Let's deal with Jonah first. The
Jonah's piece is so pathetic that I'm gonna argue with the subhead and forget the article:
In many countries, citizens can have a candid dialogue about preserving national identity.
Yeah, they do that sort of thing constantly in France, where it's led to the unceasing admiration for all things French that makes The Corner smell like croissants au chocolat and stale Gauloises. The Germans, not so much anymore, but boy, they had it goin' for a while there. (Though some think they may have taken it a bit too far.) And who can forget the fun we had following the ethnic discussions in Yugoslavia? Or admiring the debating techniques of the Igbo and the Hausa, the spirited give-and-take in the Congo and South Africa? Oh, how many nights we stayed up late over flavored coffees, wishing we had the sort of national identity that led the Russians into Chechnya, or sparked the good-natured ribbing the Kurds took from Saddam Hussein!
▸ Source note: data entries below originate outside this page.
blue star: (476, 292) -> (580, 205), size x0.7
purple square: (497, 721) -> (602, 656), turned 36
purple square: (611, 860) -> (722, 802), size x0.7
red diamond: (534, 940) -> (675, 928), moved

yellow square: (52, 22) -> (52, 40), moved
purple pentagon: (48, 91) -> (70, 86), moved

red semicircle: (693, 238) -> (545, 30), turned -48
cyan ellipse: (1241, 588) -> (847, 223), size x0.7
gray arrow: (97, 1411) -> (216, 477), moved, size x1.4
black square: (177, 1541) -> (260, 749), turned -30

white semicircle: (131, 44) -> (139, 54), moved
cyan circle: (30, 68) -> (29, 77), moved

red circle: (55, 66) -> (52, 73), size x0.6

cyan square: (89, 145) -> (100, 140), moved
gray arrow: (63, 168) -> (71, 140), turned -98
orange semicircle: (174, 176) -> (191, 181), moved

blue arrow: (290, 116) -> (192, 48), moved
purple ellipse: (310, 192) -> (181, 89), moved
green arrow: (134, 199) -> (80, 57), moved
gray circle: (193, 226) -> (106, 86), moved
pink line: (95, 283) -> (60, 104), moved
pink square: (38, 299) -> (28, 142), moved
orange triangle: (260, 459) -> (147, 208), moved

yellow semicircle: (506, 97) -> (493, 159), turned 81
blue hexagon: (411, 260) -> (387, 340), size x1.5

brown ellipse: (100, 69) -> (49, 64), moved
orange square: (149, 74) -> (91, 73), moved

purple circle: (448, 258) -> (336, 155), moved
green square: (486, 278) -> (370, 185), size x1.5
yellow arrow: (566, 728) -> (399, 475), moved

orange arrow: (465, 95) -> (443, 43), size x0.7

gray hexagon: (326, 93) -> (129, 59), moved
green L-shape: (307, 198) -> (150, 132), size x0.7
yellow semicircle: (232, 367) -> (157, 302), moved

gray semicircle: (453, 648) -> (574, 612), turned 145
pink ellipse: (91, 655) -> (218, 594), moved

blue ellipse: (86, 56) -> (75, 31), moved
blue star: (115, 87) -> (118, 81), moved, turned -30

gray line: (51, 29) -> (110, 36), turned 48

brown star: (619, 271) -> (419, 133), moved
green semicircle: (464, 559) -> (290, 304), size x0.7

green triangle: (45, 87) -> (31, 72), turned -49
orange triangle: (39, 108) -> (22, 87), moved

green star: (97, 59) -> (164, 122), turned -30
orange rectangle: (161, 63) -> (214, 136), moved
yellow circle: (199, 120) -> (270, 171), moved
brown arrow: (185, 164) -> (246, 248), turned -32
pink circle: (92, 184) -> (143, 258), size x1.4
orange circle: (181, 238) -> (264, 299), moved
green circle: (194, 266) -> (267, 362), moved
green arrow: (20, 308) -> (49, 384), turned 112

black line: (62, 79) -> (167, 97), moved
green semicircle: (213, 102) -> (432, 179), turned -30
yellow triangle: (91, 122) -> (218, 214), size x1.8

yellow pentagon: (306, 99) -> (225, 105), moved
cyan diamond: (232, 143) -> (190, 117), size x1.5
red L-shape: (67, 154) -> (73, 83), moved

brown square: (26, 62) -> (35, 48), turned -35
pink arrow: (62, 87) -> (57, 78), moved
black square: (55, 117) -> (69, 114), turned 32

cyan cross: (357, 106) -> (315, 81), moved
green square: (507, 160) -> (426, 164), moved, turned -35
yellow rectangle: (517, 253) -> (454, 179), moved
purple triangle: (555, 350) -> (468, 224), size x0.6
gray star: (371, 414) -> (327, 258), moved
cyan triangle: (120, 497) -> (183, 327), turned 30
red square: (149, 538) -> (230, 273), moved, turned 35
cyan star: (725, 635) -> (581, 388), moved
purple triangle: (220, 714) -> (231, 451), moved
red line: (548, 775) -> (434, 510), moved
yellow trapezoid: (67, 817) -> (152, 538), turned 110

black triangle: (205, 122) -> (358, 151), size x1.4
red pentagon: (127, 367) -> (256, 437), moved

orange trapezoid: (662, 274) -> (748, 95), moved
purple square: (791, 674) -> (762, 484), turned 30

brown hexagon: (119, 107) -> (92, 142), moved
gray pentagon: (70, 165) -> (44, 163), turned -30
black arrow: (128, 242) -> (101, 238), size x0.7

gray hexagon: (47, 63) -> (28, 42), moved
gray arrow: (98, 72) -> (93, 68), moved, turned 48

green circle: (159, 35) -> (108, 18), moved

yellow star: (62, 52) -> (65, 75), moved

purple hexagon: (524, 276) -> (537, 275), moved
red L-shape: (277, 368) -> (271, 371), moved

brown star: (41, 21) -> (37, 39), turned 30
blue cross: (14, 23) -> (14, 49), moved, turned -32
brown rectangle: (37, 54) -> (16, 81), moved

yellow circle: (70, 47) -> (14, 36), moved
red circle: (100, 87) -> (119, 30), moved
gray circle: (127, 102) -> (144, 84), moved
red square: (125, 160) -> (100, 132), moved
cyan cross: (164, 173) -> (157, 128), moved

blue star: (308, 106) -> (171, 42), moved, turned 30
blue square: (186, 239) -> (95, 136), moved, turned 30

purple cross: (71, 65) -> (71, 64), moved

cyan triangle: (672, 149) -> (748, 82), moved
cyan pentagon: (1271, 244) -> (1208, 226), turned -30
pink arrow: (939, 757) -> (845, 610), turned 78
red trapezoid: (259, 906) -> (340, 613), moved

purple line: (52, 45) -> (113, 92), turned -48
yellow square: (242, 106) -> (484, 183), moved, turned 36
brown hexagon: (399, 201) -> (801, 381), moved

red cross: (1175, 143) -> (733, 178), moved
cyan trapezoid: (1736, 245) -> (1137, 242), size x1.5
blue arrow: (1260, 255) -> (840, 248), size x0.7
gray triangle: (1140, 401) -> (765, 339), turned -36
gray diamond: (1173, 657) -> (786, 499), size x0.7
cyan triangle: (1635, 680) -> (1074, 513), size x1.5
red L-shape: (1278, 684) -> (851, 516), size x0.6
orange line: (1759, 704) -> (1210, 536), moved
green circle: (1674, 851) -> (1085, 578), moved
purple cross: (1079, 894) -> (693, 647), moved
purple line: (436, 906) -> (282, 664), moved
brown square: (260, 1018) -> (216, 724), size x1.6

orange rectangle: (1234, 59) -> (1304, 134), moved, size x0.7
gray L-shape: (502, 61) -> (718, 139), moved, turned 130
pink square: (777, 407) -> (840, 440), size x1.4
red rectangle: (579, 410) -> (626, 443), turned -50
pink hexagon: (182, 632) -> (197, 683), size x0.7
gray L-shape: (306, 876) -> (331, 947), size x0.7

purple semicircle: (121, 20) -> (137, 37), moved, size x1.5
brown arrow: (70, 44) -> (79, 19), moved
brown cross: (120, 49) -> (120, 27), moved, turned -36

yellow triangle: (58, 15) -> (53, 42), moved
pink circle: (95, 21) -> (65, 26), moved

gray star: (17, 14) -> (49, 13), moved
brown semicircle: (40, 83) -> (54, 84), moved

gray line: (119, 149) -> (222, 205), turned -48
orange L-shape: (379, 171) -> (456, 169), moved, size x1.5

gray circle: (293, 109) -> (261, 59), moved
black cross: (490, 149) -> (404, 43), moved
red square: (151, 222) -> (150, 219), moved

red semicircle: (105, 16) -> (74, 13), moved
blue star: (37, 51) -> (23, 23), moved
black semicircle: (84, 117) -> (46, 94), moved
But, alas, in this PC culture of ours, some people actually frown on this sort of thing, and they just have to ruin it for the rest of us.
Does anybody have an example of Jonah Goldberg ever getting something like this unequivocally correct?
Being new to these parts I'm not sure whether you can actually just read the subhead and learn as much as you need to know about every USAToday (motto: "We Are To Journalism What Barbara Walters Is To Journalism") Op-Ed piece, but there it was again in a piece on The Scooter:
Our view on Justice and the White House: Libby uproar is hypocritical, but it doesn't pardon Bush
Care to guess who's being hypocritical? Or what makes them so? It's like trying to guess what that bottle with the skull-and-bones on the label would taste like. Oh, all right:
Many of the Democrats proclaiming outrage were muted in 2001 when Bill Clinton pardoned Marc Rich, a fugitive from justice, on his way out of the White House. Now, they've scheduled congressional hearings of dubious value.
This is, of course, "History" as she is practiced in the nation's Press: Clinton, Pardongate, Marc Rich. Memorizing just enough of the conventional wisdom to imagine you've got a shot at passing the quiz. And never bothering to fucking look thereafter. If "many Democrats" even had a voice in those heady days of Getting to Know That New Commander-in-Chief You'd Love To Have a Beer With it was used to point out that Clinton's exit pardons were roughly the same in number as his two predecessors, excepting that none seemed designed to keep him personally out of the witness box, where he in fact landed shortly thereafter. Not that those tiny voices were exactly being featured on the Nightly News (or in USAToday, one assumes, unless there was a pie chart involved).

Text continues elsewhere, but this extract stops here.